Thursday, November 6, 2008

Ralph Nader's enormous testicles

You may have heard by now, but if you haven't let me proclaim far and wide that Barack Obama has been elected the 44th president of America. In a very under-reported election on Tuesday Obama leveled a massive defeat over his unusually jowled adversary John McCain, receiving a full 8,538,559 million more votes and 192 more crucial electoral votes.

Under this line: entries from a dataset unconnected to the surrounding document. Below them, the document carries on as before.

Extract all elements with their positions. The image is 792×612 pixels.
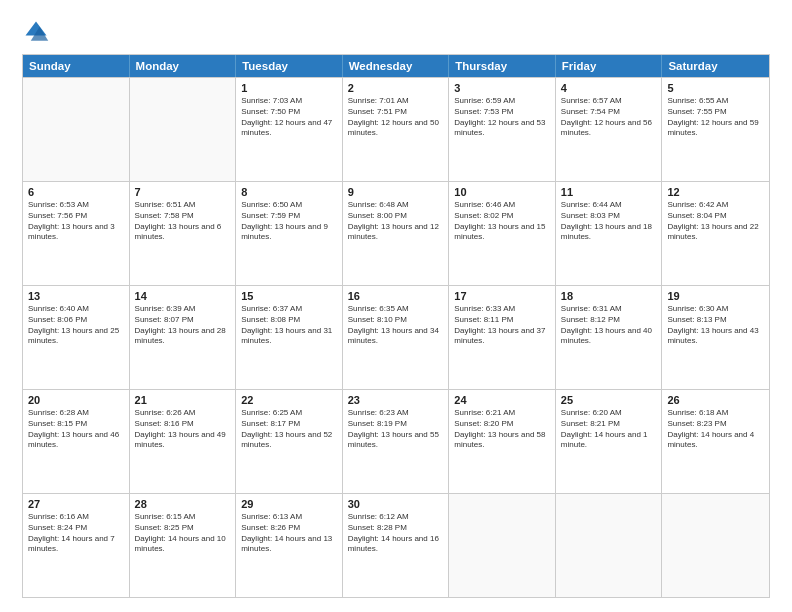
day-info: Sunrise: 6:40 AM Sunset: 8:06 PM Dayligh…	[28, 304, 124, 347]
calendar-cell: 6Sunrise: 6:53 AM Sunset: 7:56 PM Daylig…	[23, 182, 130, 285]
day-number: 16	[348, 290, 444, 302]
calendar-cell: 7Sunrise: 6:51 AM Sunset: 7:58 PM Daylig…	[130, 182, 237, 285]
day-number: 19	[667, 290, 764, 302]
day-number: 1	[241, 82, 337, 94]
calendar-header: SundayMondayTuesdayWednesdayThursdayFrid…	[23, 55, 769, 77]
day-info: Sunrise: 6:13 AM Sunset: 8:26 PM Dayligh…	[241, 512, 337, 555]
day-info: Sunrise: 6:44 AM Sunset: 8:03 PM Dayligh…	[561, 200, 657, 243]
calendar-cell: 19Sunrise: 6:30 AM Sunset: 8:13 PM Dayli…	[662, 286, 769, 389]
day-info: Sunrise: 6:57 AM Sunset: 7:54 PM Dayligh…	[561, 96, 657, 139]
day-info: Sunrise: 6:31 AM Sunset: 8:12 PM Dayligh…	[561, 304, 657, 347]
calendar-row: 1Sunrise: 7:03 AM Sunset: 7:50 PM Daylig…	[23, 77, 769, 181]
logo	[22, 18, 54, 46]
calendar-cell: 17Sunrise: 6:33 AM Sunset: 8:11 PM Dayli…	[449, 286, 556, 389]
calendar-row: 6Sunrise: 6:53 AM Sunset: 7:56 PM Daylig…	[23, 181, 769, 285]
calendar-body: 1Sunrise: 7:03 AM Sunset: 7:50 PM Daylig…	[23, 77, 769, 597]
calendar-cell: 11Sunrise: 6:44 AM Sunset: 8:03 PM Dayli…	[556, 182, 663, 285]
day-number: 9	[348, 186, 444, 198]
calendar-cell	[556, 494, 663, 597]
calendar-cell: 21Sunrise: 6:26 AM Sunset: 8:16 PM Dayli…	[130, 390, 237, 493]
calendar-cell	[449, 494, 556, 597]
weekday-header: Monday	[130, 55, 237, 77]
day-number: 18	[561, 290, 657, 302]
day-number: 22	[241, 394, 337, 406]
day-info: Sunrise: 6:42 AM Sunset: 8:04 PM Dayligh…	[667, 200, 764, 243]
calendar-cell: 5Sunrise: 6:55 AM Sunset: 7:55 PM Daylig…	[662, 78, 769, 181]
calendar-cell	[23, 78, 130, 181]
day-number: 29	[241, 498, 337, 510]
day-number: 20	[28, 394, 124, 406]
day-number: 13	[28, 290, 124, 302]
day-number: 28	[135, 498, 231, 510]
day-info: Sunrise: 6:48 AM Sunset: 8:00 PM Dayligh…	[348, 200, 444, 243]
day-number: 27	[28, 498, 124, 510]
day-number: 26	[667, 394, 764, 406]
day-info: Sunrise: 6:53 AM Sunset: 7:56 PM Dayligh…	[28, 200, 124, 243]
calendar-cell: 25Sunrise: 6:20 AM Sunset: 8:21 PM Dayli…	[556, 390, 663, 493]
page: SundayMondayTuesdayWednesdayThursdayFrid…	[0, 0, 792, 612]
calendar-cell: 23Sunrise: 6:23 AM Sunset: 8:19 PM Dayli…	[343, 390, 450, 493]
calendar-cell: 27Sunrise: 6:16 AM Sunset: 8:24 PM Dayli…	[23, 494, 130, 597]
logo-icon	[22, 18, 50, 46]
day-number: 12	[667, 186, 764, 198]
day-info: Sunrise: 6:30 AM Sunset: 8:13 PM Dayligh…	[667, 304, 764, 347]
day-number: 7	[135, 186, 231, 198]
calendar: SundayMondayTuesdayWednesdayThursdayFrid…	[22, 54, 770, 598]
day-number: 4	[561, 82, 657, 94]
day-number: 2	[348, 82, 444, 94]
day-info: Sunrise: 7:01 AM Sunset: 7:51 PM Dayligh…	[348, 96, 444, 139]
calendar-cell	[130, 78, 237, 181]
calendar-cell: 9Sunrise: 6:48 AM Sunset: 8:00 PM Daylig…	[343, 182, 450, 285]
day-info: Sunrise: 6:28 AM Sunset: 8:15 PM Dayligh…	[28, 408, 124, 451]
day-info: Sunrise: 6:35 AM Sunset: 8:10 PM Dayligh…	[348, 304, 444, 347]
day-number: 25	[561, 394, 657, 406]
day-number: 5	[667, 82, 764, 94]
calendar-cell: 4Sunrise: 6:57 AM Sunset: 7:54 PM Daylig…	[556, 78, 663, 181]
day-info: Sunrise: 6:37 AM Sunset: 8:08 PM Dayligh…	[241, 304, 337, 347]
day-number: 17	[454, 290, 550, 302]
calendar-cell: 22Sunrise: 6:25 AM Sunset: 8:17 PM Dayli…	[236, 390, 343, 493]
day-info: Sunrise: 6:50 AM Sunset: 7:59 PM Dayligh…	[241, 200, 337, 243]
day-number: 10	[454, 186, 550, 198]
calendar-cell: 1Sunrise: 7:03 AM Sunset: 7:50 PM Daylig…	[236, 78, 343, 181]
day-info: Sunrise: 6:23 AM Sunset: 8:19 PM Dayligh…	[348, 408, 444, 451]
weekday-header: Wednesday	[343, 55, 450, 77]
calendar-cell: 26Sunrise: 6:18 AM Sunset: 8:23 PM Dayli…	[662, 390, 769, 493]
calendar-cell: 13Sunrise: 6:40 AM Sunset: 8:06 PM Dayli…	[23, 286, 130, 389]
day-number: 23	[348, 394, 444, 406]
day-info: Sunrise: 7:03 AM Sunset: 7:50 PM Dayligh…	[241, 96, 337, 139]
calendar-cell: 16Sunrise: 6:35 AM Sunset: 8:10 PM Dayli…	[343, 286, 450, 389]
calendar-row: 20Sunrise: 6:28 AM Sunset: 8:15 PM Dayli…	[23, 389, 769, 493]
day-number: 30	[348, 498, 444, 510]
day-info: Sunrise: 6:21 AM Sunset: 8:20 PM Dayligh…	[454, 408, 550, 451]
calendar-cell: 18Sunrise: 6:31 AM Sunset: 8:12 PM Dayli…	[556, 286, 663, 389]
day-info: Sunrise: 6:46 AM Sunset: 8:02 PM Dayligh…	[454, 200, 550, 243]
day-number: 14	[135, 290, 231, 302]
day-info: Sunrise: 6:55 AM Sunset: 7:55 PM Dayligh…	[667, 96, 764, 139]
calendar-cell: 20Sunrise: 6:28 AM Sunset: 8:15 PM Dayli…	[23, 390, 130, 493]
calendar-cell: 2Sunrise: 7:01 AM Sunset: 7:51 PM Daylig…	[343, 78, 450, 181]
day-number: 11	[561, 186, 657, 198]
calendar-cell: 28Sunrise: 6:15 AM Sunset: 8:25 PM Dayli…	[130, 494, 237, 597]
day-info: Sunrise: 6:33 AM Sunset: 8:11 PM Dayligh…	[454, 304, 550, 347]
calendar-row: 13Sunrise: 6:40 AM Sunset: 8:06 PM Dayli…	[23, 285, 769, 389]
day-info: Sunrise: 6:20 AM Sunset: 8:21 PM Dayligh…	[561, 408, 657, 451]
day-info: Sunrise: 6:51 AM Sunset: 7:58 PM Dayligh…	[135, 200, 231, 243]
day-info: Sunrise: 6:25 AM Sunset: 8:17 PM Dayligh…	[241, 408, 337, 451]
calendar-cell	[662, 494, 769, 597]
calendar-cell: 12Sunrise: 6:42 AM Sunset: 8:04 PM Dayli…	[662, 182, 769, 285]
weekday-header: Friday	[556, 55, 663, 77]
calendar-cell: 10Sunrise: 6:46 AM Sunset: 8:02 PM Dayli…	[449, 182, 556, 285]
weekday-header: Tuesday	[236, 55, 343, 77]
day-number: 21	[135, 394, 231, 406]
day-info: Sunrise: 6:59 AM Sunset: 7:53 PM Dayligh…	[454, 96, 550, 139]
day-number: 3	[454, 82, 550, 94]
calendar-cell: 29Sunrise: 6:13 AM Sunset: 8:26 PM Dayli…	[236, 494, 343, 597]
header	[22, 18, 770, 46]
calendar-cell: 14Sunrise: 6:39 AM Sunset: 8:07 PM Dayli…	[130, 286, 237, 389]
weekday-header: Thursday	[449, 55, 556, 77]
day-number: 24	[454, 394, 550, 406]
day-info: Sunrise: 6:15 AM Sunset: 8:25 PM Dayligh…	[135, 512, 231, 555]
day-number: 15	[241, 290, 337, 302]
weekday-header: Sunday	[23, 55, 130, 77]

While the world watched as America "made history" electing the first president who cannot deny his African genealogy (not that he would, I'm merely insinuating that human genealogy is far more homogeneous than our intuitive but glib "Golly-gosh, he don't look like me!" emphasis on skin color would have it), the real maverick of the presidential race, Ralph Nader, quietly picked up 652,811 votes or 1% of the vote. This time round, Nader was far from reprising his role as "spoiler" which he was accused of by all and sundry for supposedly enabling George W. to assume power back in 2000. Nader has for years obscurely and unpopularly labored to bring greater attention to the ongoing conflation of private economic interests and political power. For years he has been the albino rhino of American politics, offering a sober, informed and skeptical without being cynical perspective on issues which, at the public level, hardly deviate from the standard boiler-plate cliche.

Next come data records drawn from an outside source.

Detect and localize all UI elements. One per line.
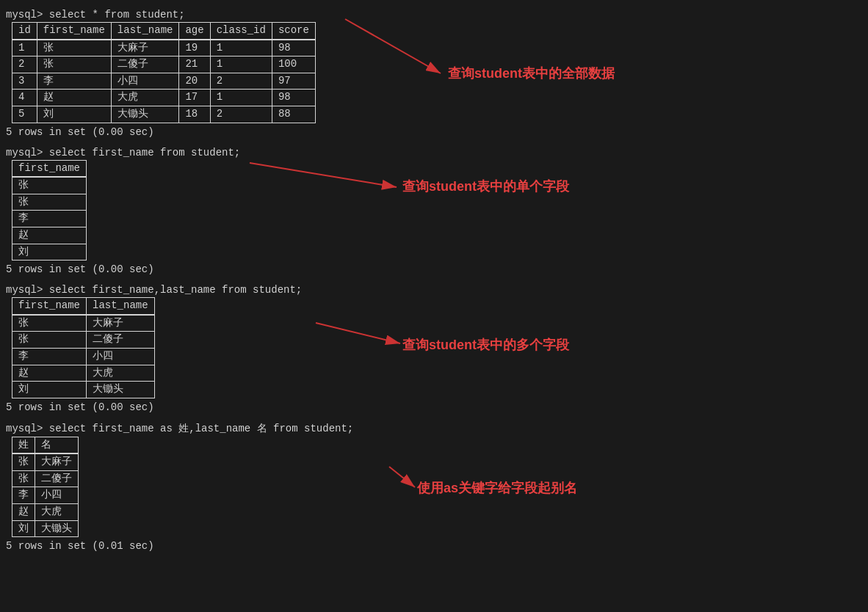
table-row: 2张二傻子211100 [12, 57, 316, 73]
col-first-name: first_name [12, 298, 87, 315]
col-last-name: last_name [111, 23, 179, 40]
annotation2: 查询student表中的单个字段 [402, 178, 569, 195]
table-row: 刘大锄头 [12, 382, 155, 398]
col-id: id [12, 23, 37, 40]
table-row: 张大麻子 [12, 315, 155, 332]
annotation1: 查询student表中的全部数据 [448, 65, 615, 82]
section4-result: 5 rows in set (0.01 sec) [0, 539, 868, 553]
table-row: 刘大锄头 [12, 520, 79, 537]
section3-result: 5 rows in set (0.00 sec) [0, 400, 868, 415]
table-row: 李小四 [12, 487, 79, 504]
table-row: 4赵大虎17198 [12, 90, 316, 106]
table-row: 张二傻子 [12, 470, 79, 487]
section3-prompt: mysql> select first_name,last_name from … [0, 283, 868, 297]
table-row: 1张大麻子19198 [12, 40, 316, 57]
col-class-id: class_id [210, 23, 272, 40]
table-row: 赵大虎 [12, 504, 79, 521]
col-score: score [272, 23, 315, 40]
table-row: 张大麻子 [12, 453, 79, 470]
col-name: 名 [35, 437, 79, 453]
col-surname: 姓 [12, 437, 35, 453]
terminal: mysql> select * from student; id first_n… [0, 0, 868, 564]
table-row: 张二傻子 [12, 332, 155, 349]
table-row: 赵 [12, 227, 87, 244]
table-row: 5刘大锄头18288 [12, 106, 316, 123]
table-row: 刘 [12, 244, 87, 261]
section2: mysql> select first_name from student; f… [0, 145, 868, 277]
table-row: 张 [12, 177, 87, 194]
section1-prompt: mysql> select * from student; [0, 7, 868, 22]
table-row: 赵大虎 [12, 365, 155, 382]
table-row: 3李小四20297 [12, 73, 316, 90]
col-last-name: last_name [87, 298, 155, 315]
table-row: 李小四 [12, 348, 155, 365]
section2-result: 5 rows in set (0.00 sec) [0, 262, 868, 277]
section1-result: 5 rows in set (0.00 sec) [0, 125, 868, 139]
col-first-name: first_name [12, 160, 87, 177]
section1-table: id first_name last_name age class_id sco… [6, 22, 862, 123]
table-row: 张 [12, 194, 87, 211]
annotation4: 使用as关键字给字段起别名 [417, 479, 577, 497]
annotation3: 查询student表中的多个字段 [402, 336, 569, 354]
col-first-name: first_name [37, 23, 111, 40]
section4-prompt: mysql> select first_name as 姓,last_name … [0, 420, 868, 437]
table-row: 李 [12, 211, 87, 227]
section2-table: first_name 张 张 李 赵 刘 [6, 160, 862, 261]
section1: mysql> select * from student; id first_n… [0, 7, 868, 139]
section2-prompt: mysql> select first_name from student; [0, 145, 868, 160]
col-age: age [179, 23, 210, 40]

This election he was practically a non-entity, with very little interest by the media or the public for what he had to say. Nevertheless, he continued to talk and a day before the election he posted an interesting open letter to Obama where he is as ever unapologetically critical and incisive, especially on the topic of Obama's position on a US-led Palestinian-Israeli settlement. He also points out that far from being a different political animal than free-market fanatic McCain, Obama received unprecedented corporate endorsement and sponsorship during his campaign. While Obama's consistently profound eloquence does raise hope for change after years of Bush's stammering cynicism, we'll have to wait and see whether he will do anything to change a system of government which has long been morphing into a facilitator to private economic interests, the idea being that it's the government's role not to provide itself but rather to ensure conditions (low taxes, loose labor laws, low environmental standards) conducive to the flourishing of private services, industry and investment. To the extent that Obama also views the government's role as such - and his victory speech hinted at this when he said "we know that government can't solve every problem" - it remains to be seen whether in this regard, he will be as profoundly different from McCain as his oratory would suggest.

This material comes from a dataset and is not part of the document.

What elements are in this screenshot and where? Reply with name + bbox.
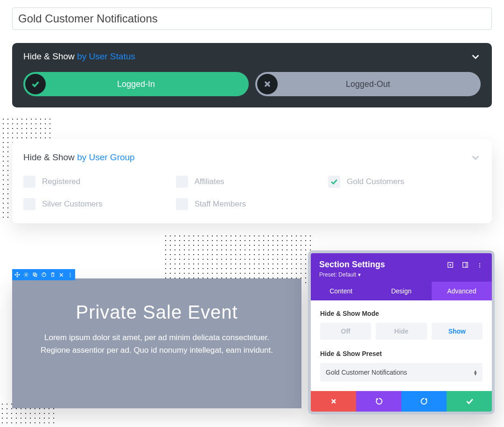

Nader is 74 years old and it's highly unlikely that he'll muster the energy and resources to run again in 2012. That is why it is regrettable and even a little sad that such a transparently decent public servant has received so little thanks and so much smug criticism in this, probably his last venture into public politics. In an interview with the nauseating Shepard Smith on Fox the night of the election, Nader looked exasperated and exhausted. At issue was Nader's use of an "uncle Tom" reference he made (see above link) while discussing Obama's probable election as president. Smith was the perfect Fox talking head, filled with a righteous indignation at Nader's supposed racist comment, lizardly repeating the phrase to the titillation of all the closeted bigots (and me!) undoubtedly tuned in.

You're welcome Mr. Nader, now you know that political choice should involve nothing more complicated than flipping a coin. After half a century of toil as a public advocate and servant, you are hereby given our highest honor: An interview with smug infotainment clone Shepard Smith who denounces you as irrelevant and dispatches you to oblivion. And let that be a lessin' to ya!